I know that such an increase in volume will require much more food, much more sleep, and may cause overuse injures to joints, ligaments, tendons. I’ve got that much taken care of.

What I want to know is if there is any additional supplementation I should be considering as far as improving stamina and recovery ability?

If I’m seeing my strength drop, I’m doing it wrong. I want to know what factors I should be considering, that would allow me to ramp up the volume and still see progressive gains… short of AAS.[/quote]

What it looks like you’re suggesting here is that you’re going to do your main workout in the morning (full body thing, right?) and then doing a second workout later in the day focusing on adding more volume? Correct me if I’m wrong.

You say that you don’t think it’s time to move to a split yet you’re saying you want to do two a days and splitting your body up for your secondary exercises?! I honestly think this is madness as you really don’t need to be using these techniques to be getting gains. If you do, then you’re doing it wrong.

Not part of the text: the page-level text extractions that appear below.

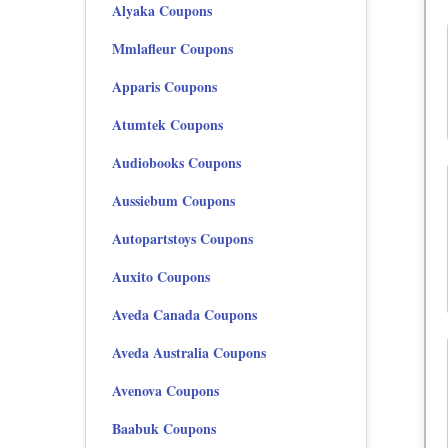
Alyaka Coupons
Mmlafleur Coupons
Apparis Coupons
Atumtek Coupons
Audiobooks Coupons
Aussiebum Coupons
Autopartstoys Coupons
Auxito Coupons
Aveda Canada Coupons
Aveda Australia Coupons
Avenova Coupons
Baabuk Coupons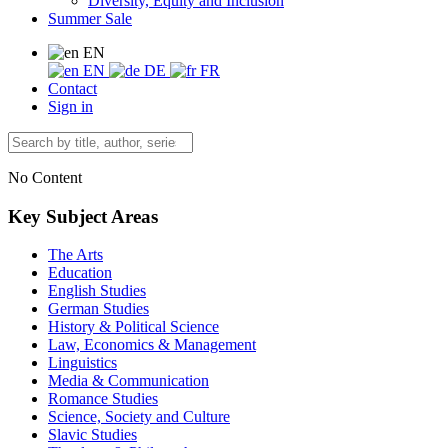
Diversity, Equity and Inclusion
Summer Sale
EN
EN
DE
FR
Contact
Sign in
No Content
Key Subject Areas
The Arts
Education
English Studies
German Studies
History & Political Science
Law, Economics & Management
Linguistics
Media & Communication
Romance Studies
Science, Society and Culture
Slavic Studies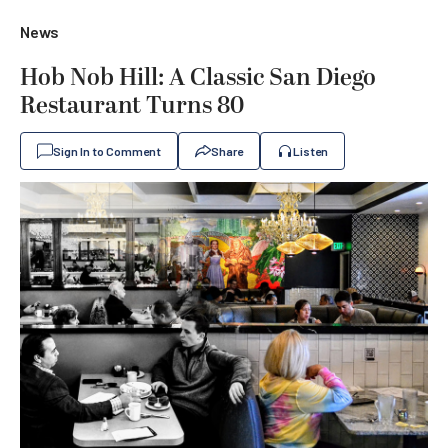
News
Hob Nob Hill: A Classic San Diego
Restaurant Turns 80
Sign In to Comment
Share
Listen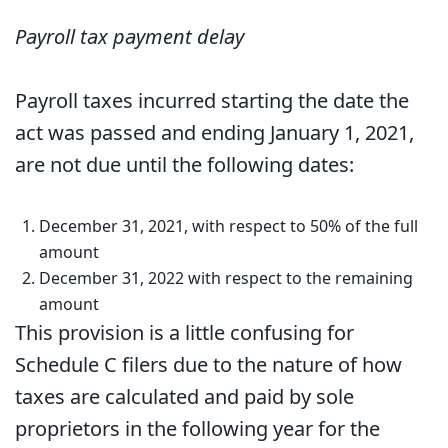
Payroll tax payment delay
Payroll taxes incurred starting the date the
act was passed and ending January 1, 2021,
are not due until the following dates:
December 31, 2021, with respect to 50% of the full
amount
December 31, 2022 with respect to the remaining
amount
This provision is a little confusing for
Schedule C filers due to the nature of how
taxes are calculated and paid by sole
proprietors in the following year for the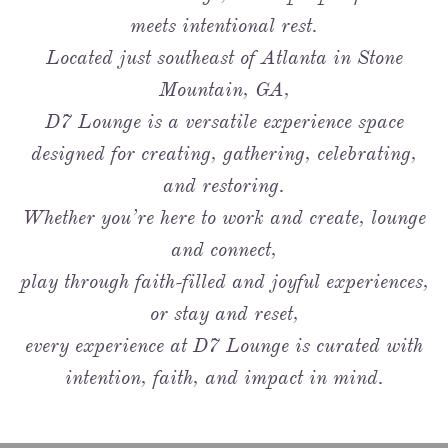
meets intentional rest.
Located just southeast of Atlanta in Stone
Mountain, GA,
D7 Lounge is a versatile experience space
designed for creating, gathering, celebrating,
and restoring.
Whether you’re here to work and create, lounge
and connect,
play through faith-filled and joyful experiences,
or stay and reset,
every experience at D7 Lounge is curated with
intention, faith, and impact in mind.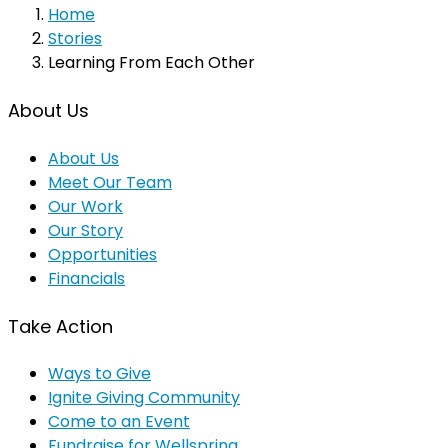
Home
Stories
Learning From Each Other
About Us
About Us
Meet Our Team
Our Work
Our Story
Opportunities
Financials
Take Action
Ways to Give
Ignite Giving Community
Come to an Event
Fundraise for Wellspring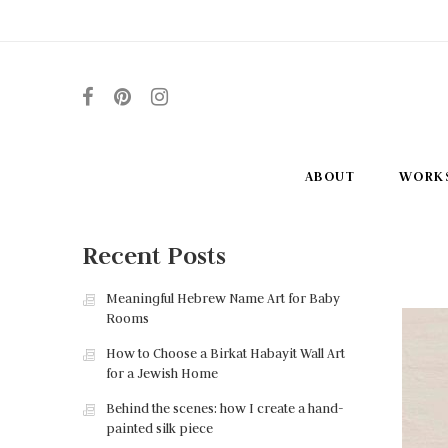
ABOUT
WORK
Recent Posts
Meaningful Hebrew Name Art for Baby
Rooms
How to Choose a Birkat Habayit Wall Art
for a Jewish Home
Behind the scenes: how I create a hand-
painted silk piece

As for adding volume while also progressing on your main lifts. You can 100% do this within a 4/5 day a week split without having to do two a days. If your goal is bodybuilding/hypertrophy then I’d still recommend doing a split and having a main movement at the beginning of the workout that you focus getting stronger on. You can choose the rep range and volume you use and just keep putting weight on the bar or adding reps each week. Yes, it really is that simple at your level.

Supplement wise, you aren’t going to find a magic pill that helps with recovery. Food is going to be doing most of that. So make sure you’re working hard in the kitchen as well as in the gym, results will follow. When you have your diet down then think about adding a peri-workout protocol where you’re consuming fast carbs and protein before and during your workout. Obviously on top of those make sure you’re taking your vitamins, fishoil etc…

[quote]LoRez wrote:

[quote]jskrabac wrote:

[quote]LoRez wrote:
I’m still seeing progress with it. [/quote]

This is all I needed to read. Hopefully you catch my drift =)[/quote]

Yeah, I do. And I’d be sticking with it if it weren’t for external factors. Like, hearing your long-time girlfriend flat out tell you she doesn’t see a future with you.

It kind of made me re-evaluate a few things… like “I’d like to look better than I do now, and faster, if I’m going to be dating again”. And just a lot of emotional bullshit energy that I could probably use in the gym.

So, without changing too much from what I’m doing, I want to know how far I can push it until I get diminishing returns. And I know for sure that I’m going to need to have my nutrition and sleep spot-on for that to work if I’m going to significantly up the volume.[/quote]

Then you’re embarking on this experimental odyssey for the wrong reasons and this isn’t an issue of supplementation if you’ve only been training seriously since early June.